BACKGROUND: We aimed to determine the effect of fibronectin (FN)-immobilized microgrooved titanium (Ti) on human gingival fibroblast proliferation, gene expression and protein expression. METHODS: Photolithography was used to fabricate the microgrooved Ti, and amine funtionalization (silanization) was used for FN immobilization on titanium surfaces. Cell proliferation, gene expression and protein expression were analyzed, followed by multiple regression analysis for determining the influential factors on cell proliferation. RESULTS: FN-immobilized microgrooved Ti significantly enhanced the fibroblast proliferation in various timelines of culture, among which a burst of fivefold increase is induced at 96 h of culture compared to that on the control smooth Ti. We suggest a presence of the synergistic promotion effect of microgrooves and FN immobilization on fibroblast proliferation. Through a series of analyses on the expression of various genes and proteins involved in cell adhesion and proliferation, cyclin-dependent kinase 6, cyclin D1, integrin α5, oncogene c-Src, osteonectin, paxillin and talin-2 were determined as influential factors on promoting fibroblast proliferation induced by FN-immobilized microgrooved Ti.
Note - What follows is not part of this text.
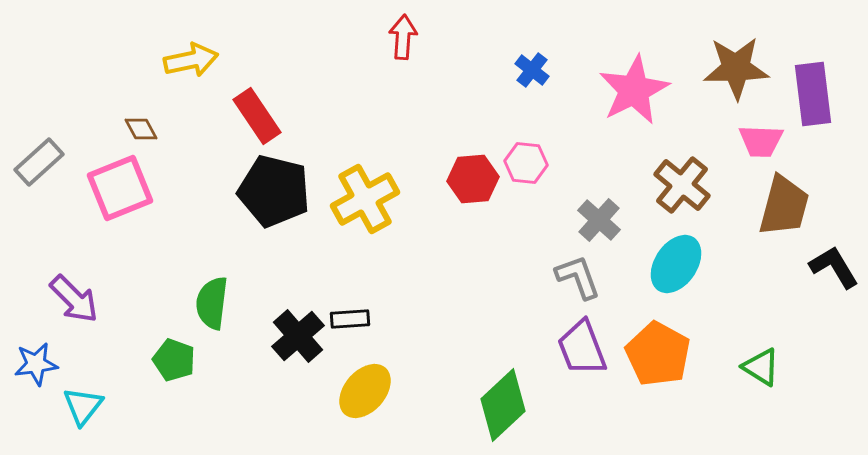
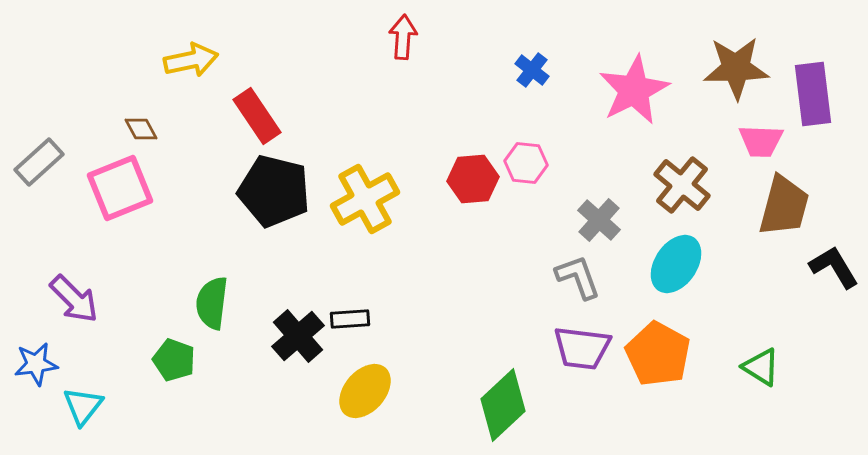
purple trapezoid: rotated 62 degrees counterclockwise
CONCLUSION: FN-immobilized microgrooved Ti can act as an effective surface for enhancing fibroblast proliferation, and can be used for promoting soft tissue response on the connective tissue attachment zone of biomaterial surfaces.
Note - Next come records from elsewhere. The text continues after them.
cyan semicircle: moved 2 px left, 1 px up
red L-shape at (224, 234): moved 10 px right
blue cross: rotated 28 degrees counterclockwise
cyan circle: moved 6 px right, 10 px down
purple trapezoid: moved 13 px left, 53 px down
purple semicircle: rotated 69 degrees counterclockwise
Effect of microgrooves and fibronectin conjugation on the osteoblast marker gene expression and differentiation

PURPOSE: To determine the effect of fibronectin (FN)-conjugated, microgrooved titanium (Ti) on osteoblast differentiation and gene expression in human bone marrow-derived mesenchymal stem cells (MSCs). MATERIALS AND METHODS: Photolithography was used to fabricate the microgrooved Ti, and amine functionalization (silanization) was used to immobilize fibronectin on the titanium surfaces. Osteoblast differentiation and osteoblast marker gene expression were analyzed by means of alkaline phosphatase activity assay, extracellular calcium deposition assay, and quantitative real-time PCR. RESULTS: The conjugation of fibronectin on Ti significantly increased osteoblast differentiation in MSCs compared with non-conjugated Ti substrates. On the extracellular calcium deposition assays of MSCs at 21 days, an approximately two-fold increase in calcium concentration was observed on the etched 60-microm-wide/10-microm-deep microgrooved surface with fibronectin (E60/10FN) compared with the same surface without fibronectin (E60/10), and a more than four-fold increase in calcium concentration was observed on E60/10FN compared with the non-etched control (NE0) and etched control (E0) surfaces. Through a series of analyses to determine the expression of osteoblast marker genes, a significant increase in all the marker genes except type I collagen alpha1 mRNA was seen with E60/10FN more than with any of the other groups, as compared with NE0. CONCLUSION: The FN-conjugated, microgrooved Ti substrate can provide an effective surface to promote osteoblast differentiation and osteoblast marker gene expression in MSCs.